Location is not an issue - "I can drop them off anywhere in the country," P. writes, and if you think "Yeah, right," when you read that, then you don't know P. The boys are fairly low-maintenance, with long-haired Blondie requiring minimal brushing, and can go outside with supervision. They're a package deal: "Tuco w/o Blondie would be the world's neediest cat; Blondie w/o Tuco would be inert fur."

I would take them, but Sylvie (who is more active today and increasingly more pissed about the big needles) doesn't play well with others.

01 October 2007

Quick Dinner

crab cakes

Sorry, I know the pix have been crap lately. I'm preoccupied with my furry purry companion. She flat-out stopped eating on Thursday and nothing has enticed her to consume more than a mouthful or two, not the snottiest Fancy Feast nor the organic human-grade fare. She's not drinking much water either and I've hydrated her twice today subcutaneously with lactated Ringer's solution.

There's something about the way she lies there and purrs while I stab an 18-gauge needle into her that has me aware that this might be a final illness.
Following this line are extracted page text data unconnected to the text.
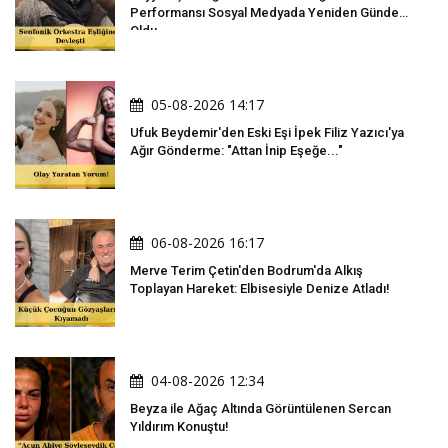
Performansı Sosyal Medyada Yeniden Gündem
Oldu
05-08-2026 14:17
Ufuk Beydemir'den Eski Eşi İpek Filiz Yazıcı'ya
Ağır Gönderme: "Attan İnip Eşeğe..."
06-08-2026 16:17
Merve Terim Çetin'den Bodrum'da Alkış
Toplayan Hareket: Elbisesiyle Denize Atladı!
04-08-2026 12:34
Beyza ile Ağaç Altında Görüntülenen Sercan
Yıldırım Konuştu!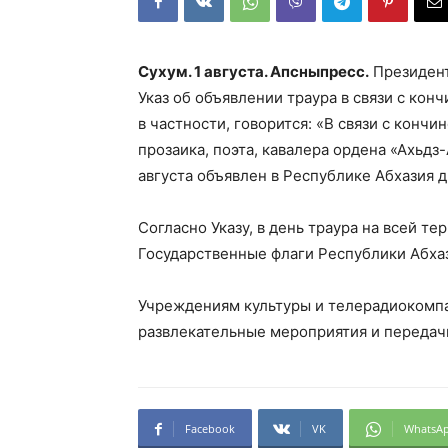
Сухум. 1 августа. Апсныпресс.
Президент
Указ об объявлении траура в связи с кон
в частности, говорится: «В связи с конч
прозаика, поэта, кавалера ордена «Ахьдз
августа объявлен в Республике Абхазия д
Согласно Указу, в день траура на всей т
Государственные флаги Республики Абха
Учреждениям культуры и телерадиокомп
развлекательные мероприятия и передачи
Facebook
VK
WhatsA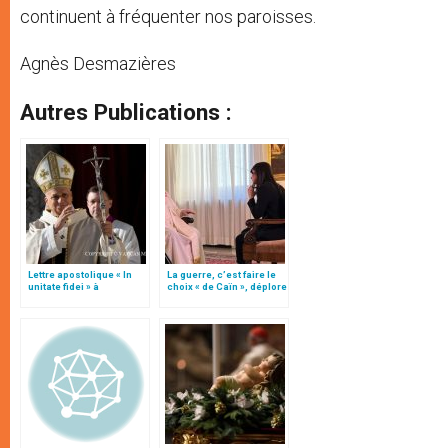
continuent à fréquenter nos paroisses.
Agnès Desmazières
Autres Publications :
Lettre apostolique « In
La guerre, c’est faire le
unitate fidei » à
choix « de Caïn », déplore
l’occasion du 1700e
le pape François
anniversaire du Concile
de Nicée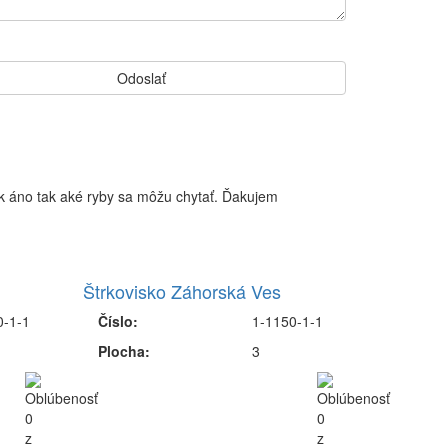
Ak áno tak aké ryby sa môžu chytať. Ďakujem
Štrkovisko Záhorská Ves
0-1-1
Číslo:
1-1150-1-1
Plocha:
3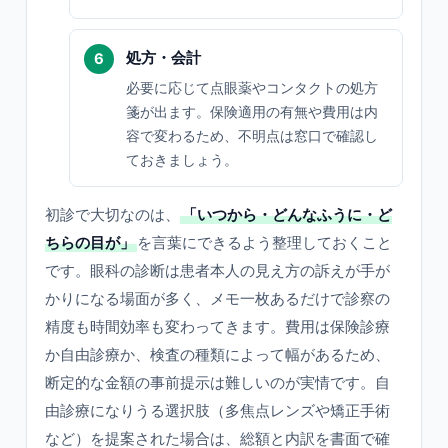
処方・会計
必要に応じて点眼薬やコンタクトの処方
箋が出ます。保険適用の有無や費用は内
容で変わるため、不明点は窓口で確認し
ておきましょう。
初診で大切なのは、
「いつから・どんなふうに・ど
ちらの目が」
を言葉にできるよう整理しておくこと
です。眼科の診断は患者本人の見え方の訴えが手が
かりになる場面が多く、メモ一枚あるだけで診察の
精度も時間効率も変わってきます。費用は保険診療
か自由診療か、検査の種類によって幅があるため、
断定的な金額の事前提示は難しいのが実情です。自
由診療になりうる選択肢（多焦点レンズや矯正手術
など）を提案された場合は、総額と内訳を書面で確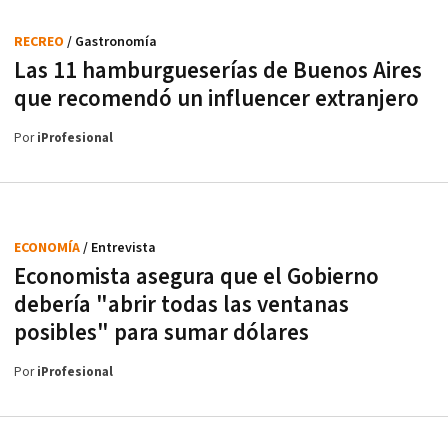
RECREO
/ Gastronomía
Las 11 hamburgueserías de Buenos Aires
que recomendó un influencer extranjero
Por
iProfesional
ECONOMÍA
/ Entrevista
Economista asegura que el Gobierno
debería "abrir todas las ventanas
posibles" para sumar dólares
Por
iProfesional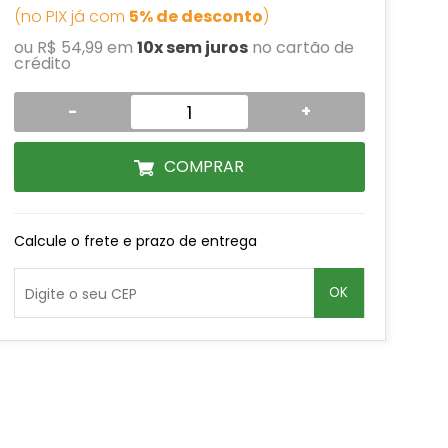
(no PIX já com
5% de desconto
)
ou R$ 54,99 em
10x sem juros
no cartão de
crédito
-
+
COMPRAR
Calcule o frete e prazo de entrega
OK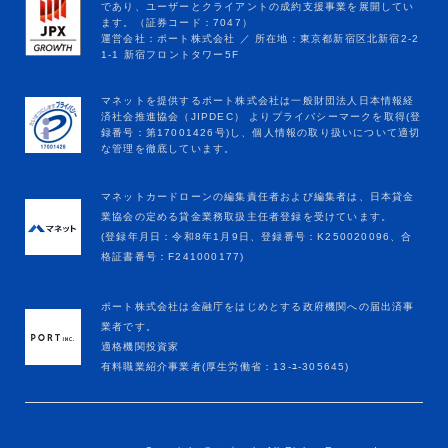
マネットカードローンの編集責任者および編集者は、日本貸金
業協会の定める貸金業務取扱主任者登録を受けています。
(登録年月日：令和8年1月9日、登録番号：K250020096、合
格証書番号：F241000177)
ポート株式会社は金融庁をはじめとする政府機関への届出済事
業者です。
適格機関投資家
有料職業紹介事業者(厚生労働省：13-ﾕ-305645)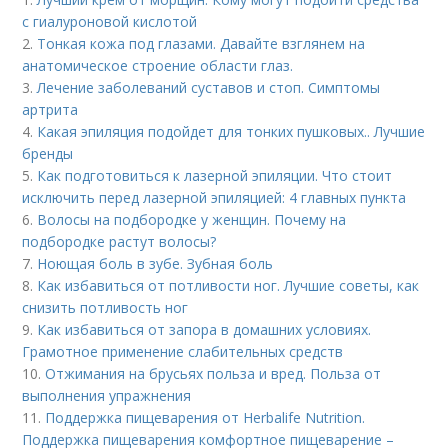
с гиалуроновой кислотой
2.
Тонкая кожа под глазами. Давайте взглянем на
анатомическое строение области глаз.
3.
Лечение заболеваний суставов и стоп. Симптомы
артрита
4.
Какая эпиляция подойдет для тонких пушковых.. Лучшие
бренды
5.
Как подготовиться к лазерной эпиляции. Что стоит
исключить перед лазерной эпиляцией: 4 главных пункта
6.
Волосы на подбородке у женщин. Почему на
подбородке растут волосы?
7.
Ноющая боль в зубе. Зубная боль
8.
Как избавиться от потливости ног. Лучшие советы, как
снизить потливость ног
9.
Как избавиться от запора в домашних условиях.
Грамотное применение слабительных средств
10.
Отжимания на брусьях польза и вред. Польза от
выполнения упражнения
11.
Поддержка пищеварения от Herbalife Nutrition.
Поддержка пищеварения комфортное пищеварение –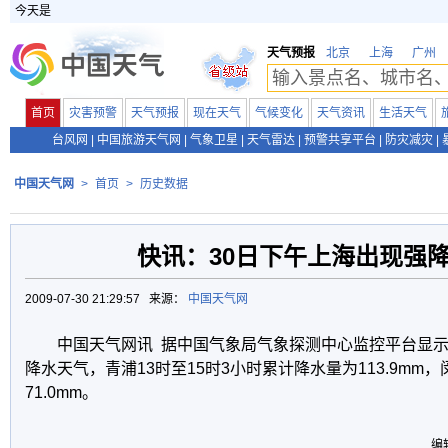
今天是
天气预报
北京
上海
广州
首页
灾害预警
天气预报
现在天气
气候变化
天气资讯
生活天气
台风网
|
中国旅游天气网
|
气象卫星
|
天气雷达
|
预警共享平台
|
防灾减灾
|
中国天气网
>
首页
>
历史数据
快讯：30日下午上海出现强
2009-07-30 21:29:57 来源：
中国天气网
中国天气网讯 据中国气象局气象探测中心监控平台显示
降水天气，青浦13时至15时3小时累计降水量为113.9mm
71.0mm。
编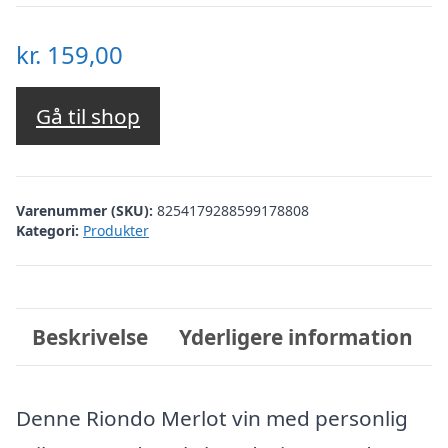
kr.
159,00
Gå til shop
Varenummer (SKU):
8254179288599178808
Kategori:
Produkter
Beskrivelse
Yderligere information
Denne Riondo Merlot vin med personlig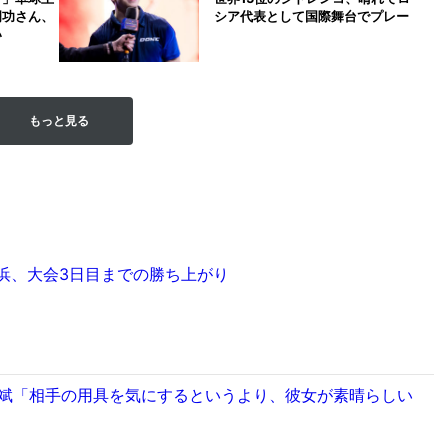
岡功さん、
シア代表として国際舞台でプレー
い
もっと見る
浜、大会3日目までの勝ち上がり
裕斌「相手の用具を気にするというより、彼女が素晴らしい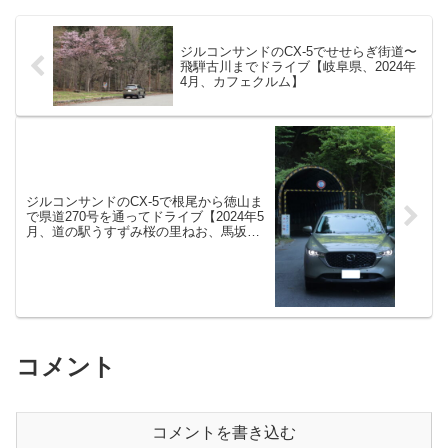
ジルコンサンドのCX-5でせせらぎ街道〜
飛騨古川までドライブ【岐阜県、2024年
4月、カフェクルム】
ジルコンサンドのCX-5で根尾から徳山ま
で県道270号を通ってドライブ【2024年5
月、道の駅うすずみ桜の里ねお、馬坂
峠、徳山ダム湖、藤橋】
コメント
コメントを書き込む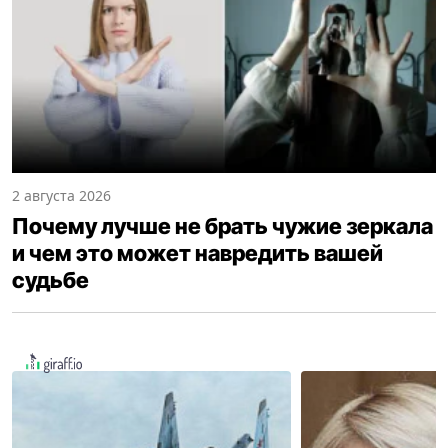
2 августа 2026
Почему лучше не брать чужие зеркала
и чем это может навредить вашей
судьбе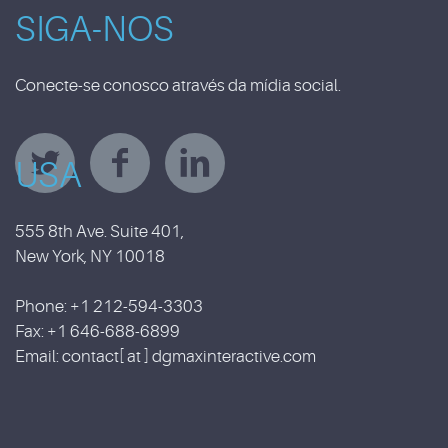
SIGA-NOS
Conecte-se conosco através da mídia social.
USA
555 8th Ave. Suite 401,
New York, NY 10018
Phone: +1 212-594-3303
Fax: +1 646-688-6899
Email: contact[ at ] dgmaxinteractive.com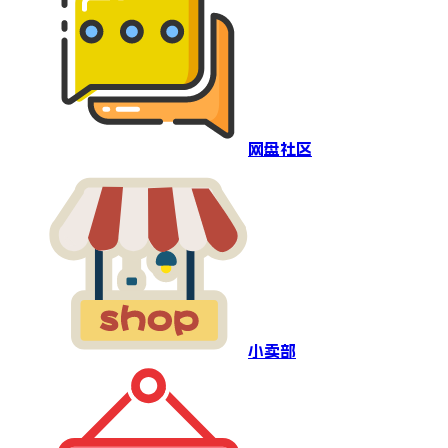
网盘社区
小卖部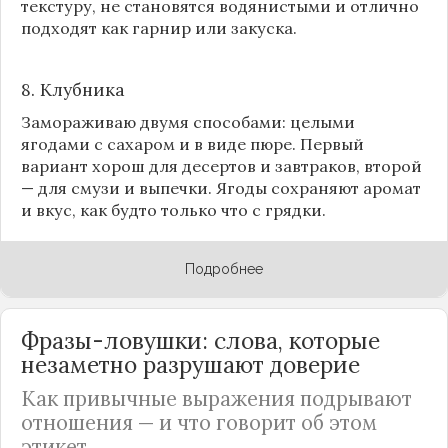
текстуру, не становятся водянистыми и отлично
подходят как гарнир или закуска.
8.
Клубника
Замораживаю двумя способами: целыми
ягодами с сахаром и в виде пюре. Первый
вариант хорош для десертов и завтраков, второй
— для смузи и выпечки. Ягоды сохраняют аромат
и вкус, как будто только что с грядки.
Подробнее
Фразы-ловушки: слова, которые
незаметно разрушают доверие
Как привычные выражения подрывают
отношения — и что говорит об этом
этикет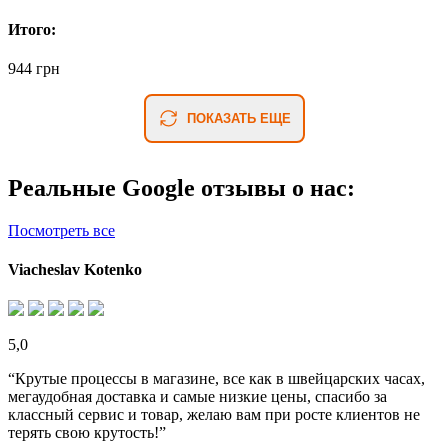
Итого:
944 грн
ПОКАЗАТЬ ЕЩЕ
Реальные Google отзывы о нас:
Посмотреть все
Viacheslav Kotenko
5,0
“Крутые процессы в магазине, все как в швейцарских часах,
мегаудобная доставка и самые низкие цены, спасибо за
классный сервис и товар, желаю вам при росте клиентов не
терять свою крутость!”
Though I've been wrong about dying animals before. In two years of volunteer experience at the Ohio Wildlife Center I saw geese I thought for sure were goners fly away from the transport crates, and a male cardinal died in my hand barely two seconds after I marked him down as BAR (bright, alert, responsive) on the intake form.

The vet said Sylvie's blood panel looked mostly fine on Saturday. The office called to tell me to start her back on her insulin today to prevent ketosis. Hopefully I can get her to finish this can of Shredded White Meat Chicken Fare in a Savory Broth with Garden Greens later this evening. Right now, she's tired of me fussing at her. So much so that she nipped at me. Which is a good thing, a bit of her usual brio.